At some point I feel like I stopped writing about the Lions and my own experience as a fan and started writing about Lions fans in general. I’m not entirely happy with this. I’m not entirely sure why or when it happened but I suspect it has something to do with how tightly we are collectively wound as a fanbase right now. All I know is that I kind of want it to stop. So, naturally, my way of doing this, lunatic that I am, is to write about it some more. Commence vicious groaning.

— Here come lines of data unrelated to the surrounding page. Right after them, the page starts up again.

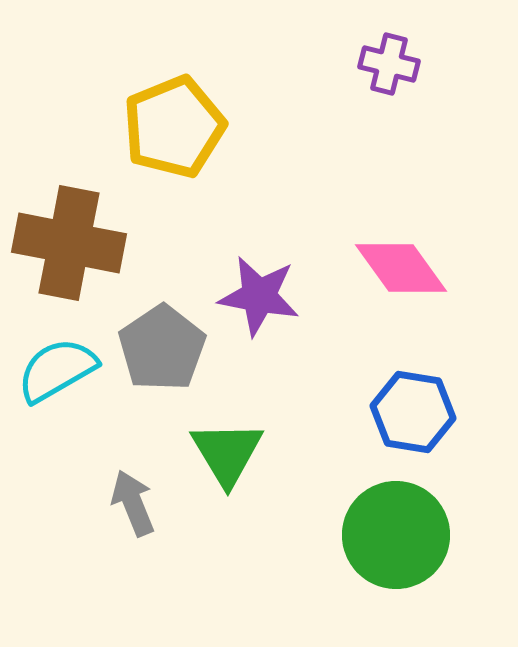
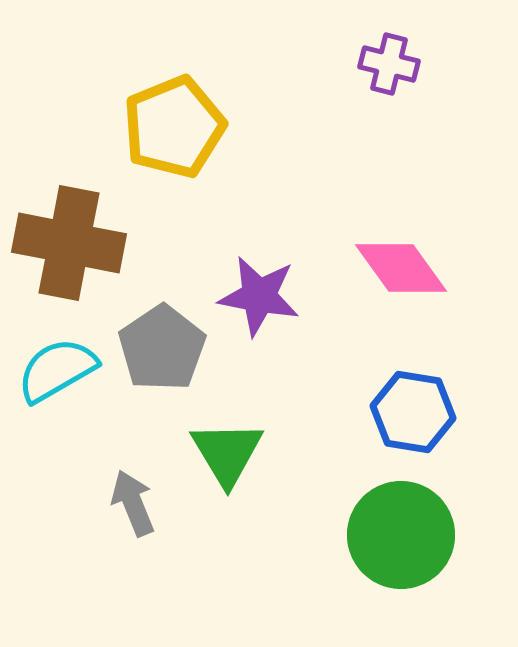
green circle: moved 5 px right
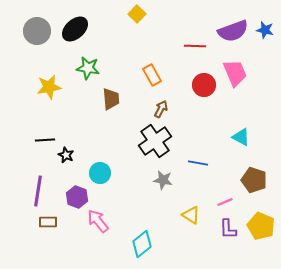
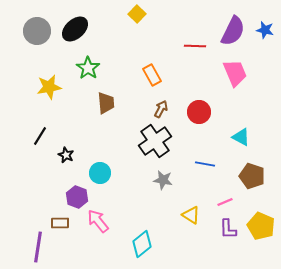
purple semicircle: rotated 44 degrees counterclockwise
green star: rotated 25 degrees clockwise
red circle: moved 5 px left, 27 px down
brown trapezoid: moved 5 px left, 4 px down
black line: moved 5 px left, 4 px up; rotated 54 degrees counterclockwise
blue line: moved 7 px right, 1 px down
brown pentagon: moved 2 px left, 4 px up
purple line: moved 56 px down
brown rectangle: moved 12 px right, 1 px down
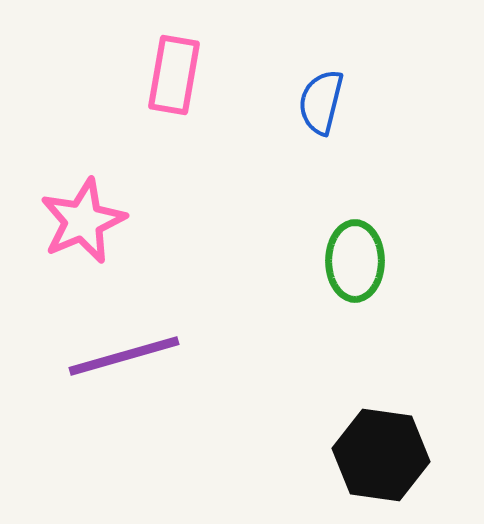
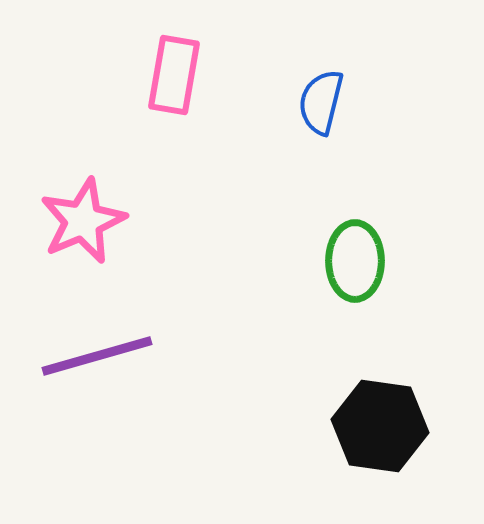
purple line: moved 27 px left
black hexagon: moved 1 px left, 29 px up
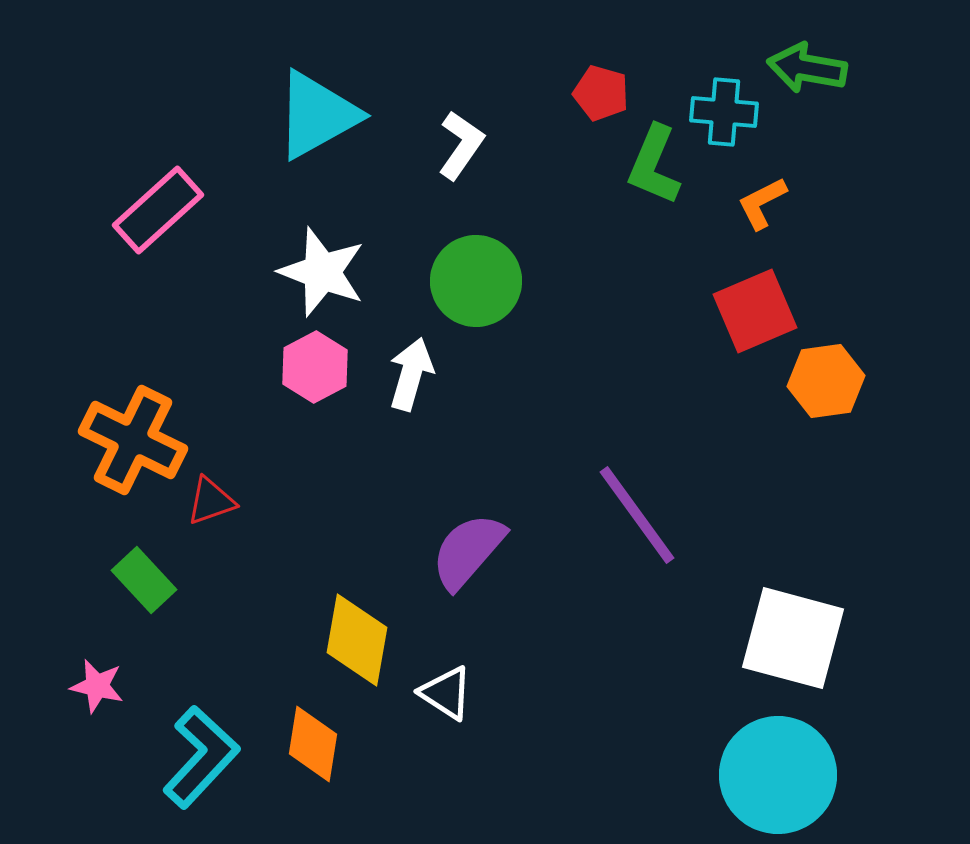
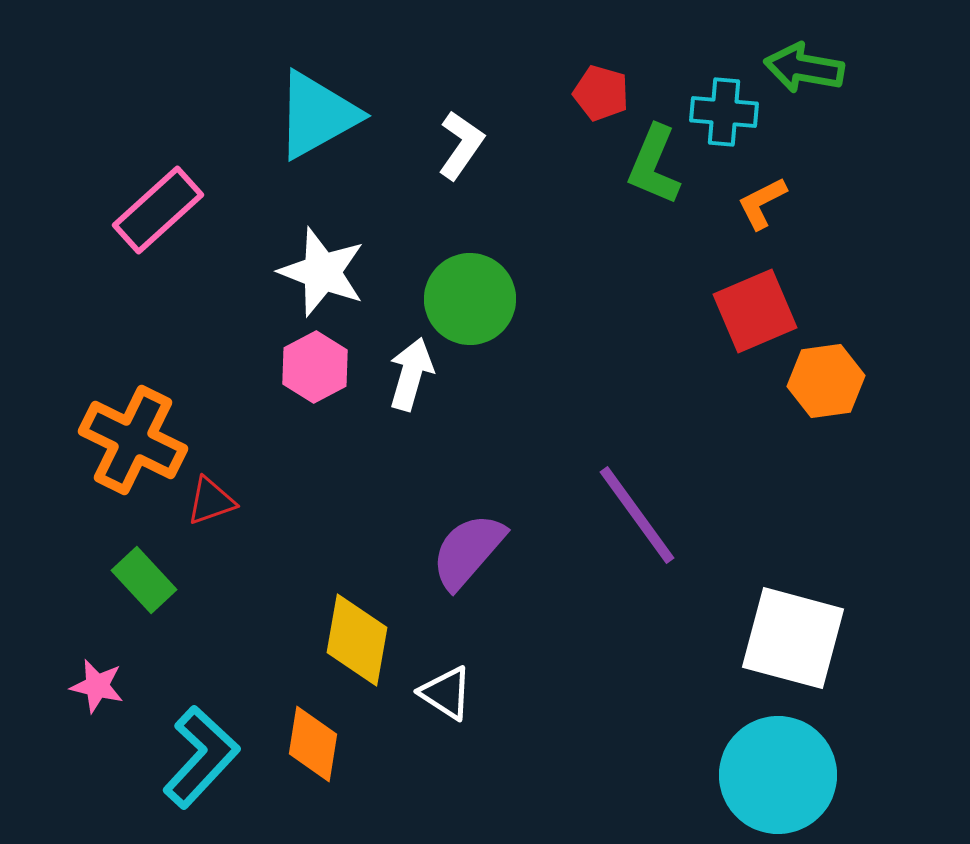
green arrow: moved 3 px left
green circle: moved 6 px left, 18 px down
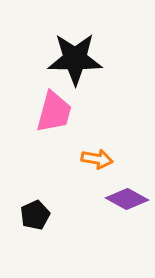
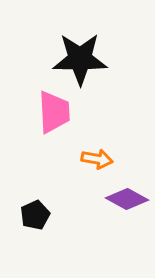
black star: moved 5 px right
pink trapezoid: rotated 18 degrees counterclockwise
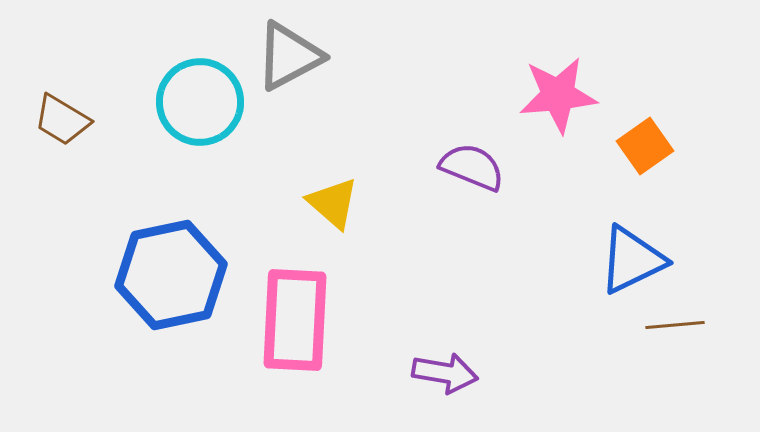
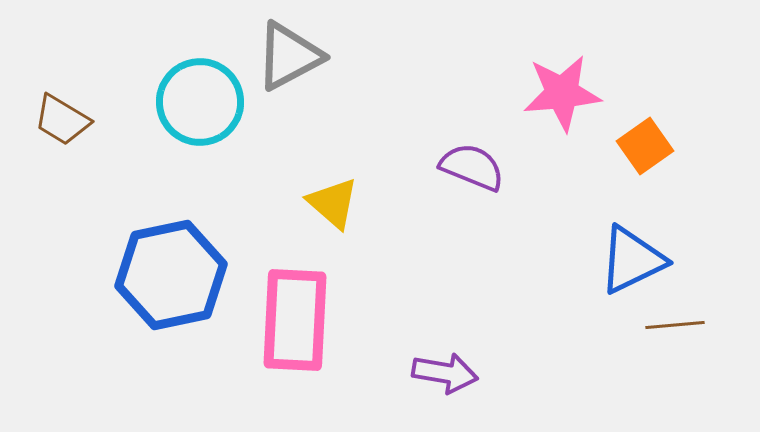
pink star: moved 4 px right, 2 px up
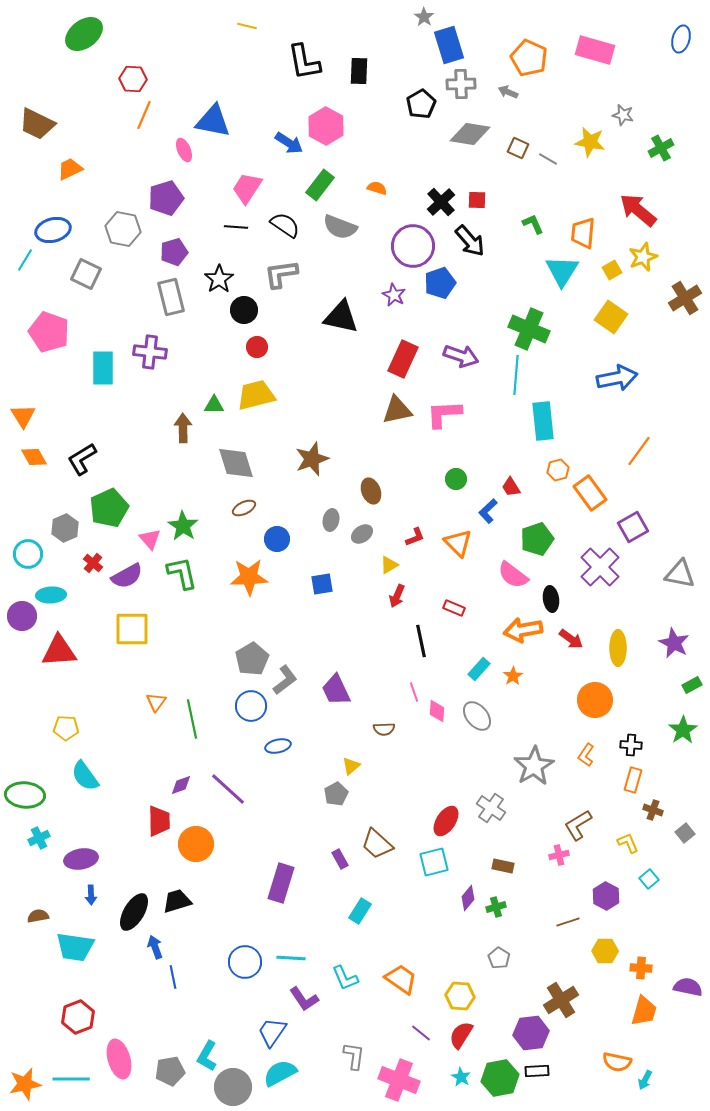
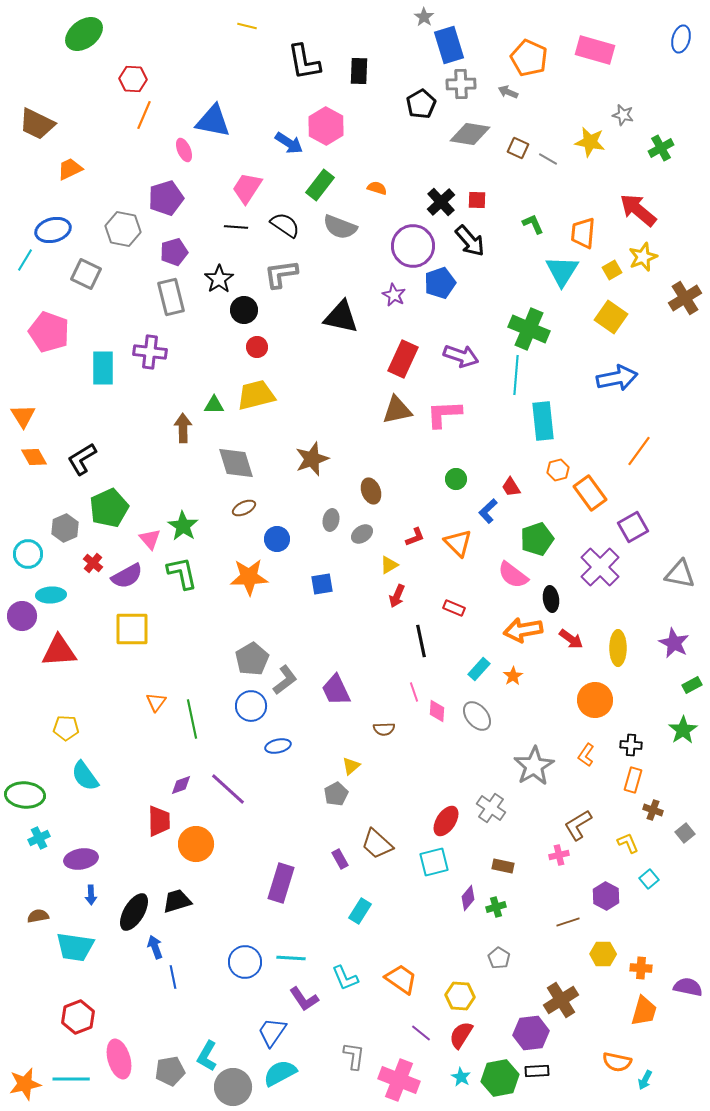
yellow hexagon at (605, 951): moved 2 px left, 3 px down
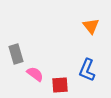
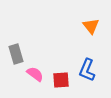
red square: moved 1 px right, 5 px up
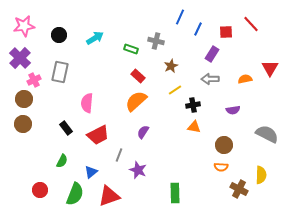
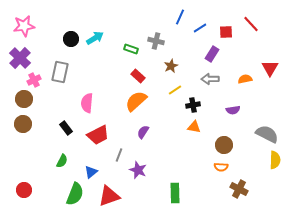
blue line at (198, 29): moved 2 px right, 1 px up; rotated 32 degrees clockwise
black circle at (59, 35): moved 12 px right, 4 px down
yellow semicircle at (261, 175): moved 14 px right, 15 px up
red circle at (40, 190): moved 16 px left
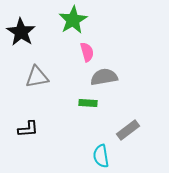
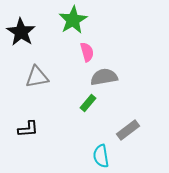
green rectangle: rotated 54 degrees counterclockwise
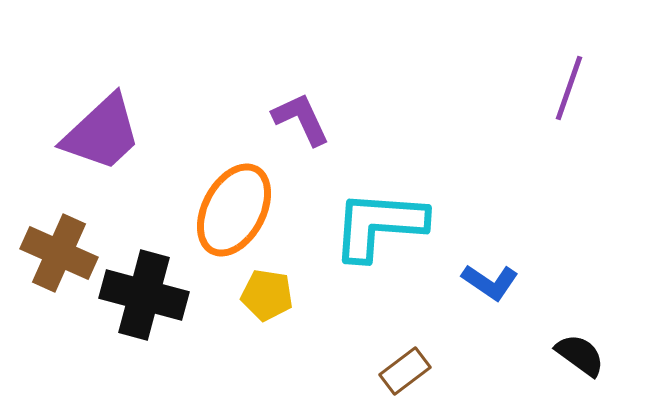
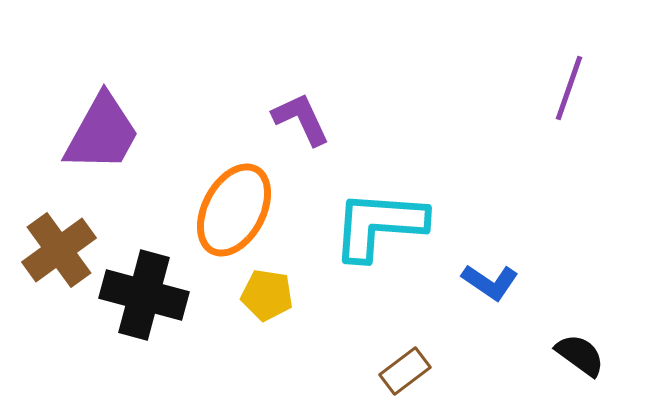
purple trapezoid: rotated 18 degrees counterclockwise
brown cross: moved 3 px up; rotated 30 degrees clockwise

We are tightly wound largely because for the first time in a long time this season feels like it has real, meaningful stakes. It’s not just a farcical circus, like those terrible Millen years, years in which we could all just sit back, shake our heads, cry on each other’s shoulders and universally agree that everyone and everything was awful and should be burned at the stake. And it doesn’t feel like a prelude to something else, something better, like the last couple of years have been. No. This year, it feels like it matters. I’ve written a bit about this before. If this goes wrong, then . . . well, we’ll all be in the streets punching each other in the dongs and lady dongs, heaving pitchforks at dazed security guards outside of Ford Field and gibbering about Occupying the Ford Family. We can’t even deal with the idea that this could fail. Forget about the reality.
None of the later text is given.